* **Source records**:

- - -

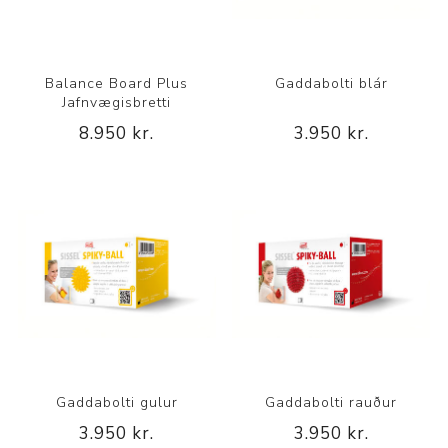
Balance Board Plus
Gaddabolti blár
Jafnvægisbretti
8.950 kr.
3.950 kr.
Gaddabolti gulur
Gaddabolti rauður
3.950 kr.
3.950 kr.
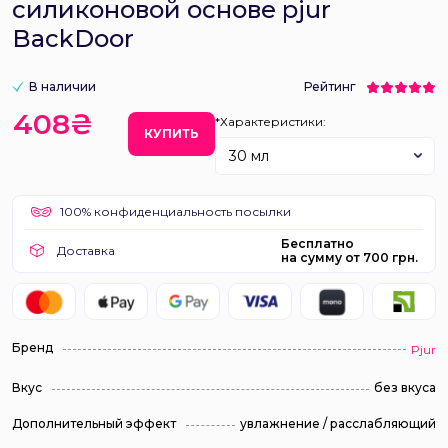
силиконовой основе pjur
BackDoor
В наличии
Рейтинг
408₴
*Характеристики:
КУПИТЬ
30 мл
100% конфиденциальность посылки
Бесплатно
Доставка
на сумму от 700 грн.
Бренд
Pjur
Вкус
без вкуса
Дополнительный эффект
увлажнение / расслабляющий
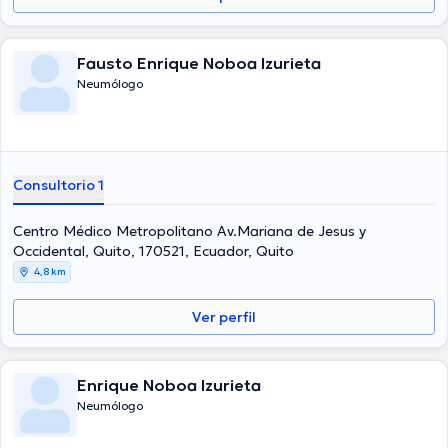
Fausto Enrique Noboa Izurieta
Neumólogo
Consultorio 1
Centro Médico Metropolitano Av.Mariana de Jesus y
Occidental, Quito, 170521, Ecuador, Quito
4,8 km
Ver perfil
Enrique Noboa Izurieta
Neumólogo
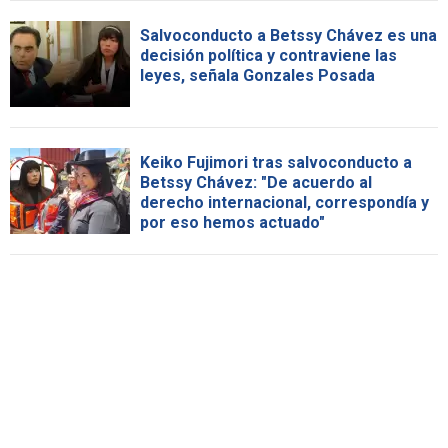
Salvoconducto a Betssy Chávez es una
decisión política y contraviene las
leyes, señala Gonzales Posada
Keiko Fujimori tras salvoconducto a
Betssy Chávez: "De acuerdo al
derecho internacional, correspondía y
por eso hemos actuado"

- - -

* **What this task involves**: Give the data above again exactly. Leave the pictures out.

* **Expected answer**:
Balance Board Plus
Gaddabolti blár
Jafnvægisbretti
8.950 kr.
3.950 kr.
Gaddabolti gulur
Gaddabolti rauður
3.950 kr.
3.950 kr.
силиконовой основе pjur
BackDoor
В наличии
Рейтинг
408₴
*Характеристики:
КУПИТЬ
30 мл
100% конфиденциальность посылки
Бесплатно
Доставка
на сумму от 700 грн.
Бренд
Pjur
Вкус
без вкуса
Дополнительный эффект
увлажнение / расслабляющий
Fausto Enrique Noboa Izurieta
Neumólogo
Consultorio 1
Centro Médico Metropolitano Av.Mariana de Jesus y
Occidental, Quito, 170521, Ecuador, Quito
4,8 km
Ver perfil
Enrique Noboa Izurieta
Neumólogo
Salvoconducto a Betssy Chávez es una
decisión política y contraviene las
leyes, señala Gonzales Posada
Keiko Fujimori tras salvoconducto a
Betssy Chávez: "De acuerdo al
derecho internacional, correspondía y
por eso hemos actuado"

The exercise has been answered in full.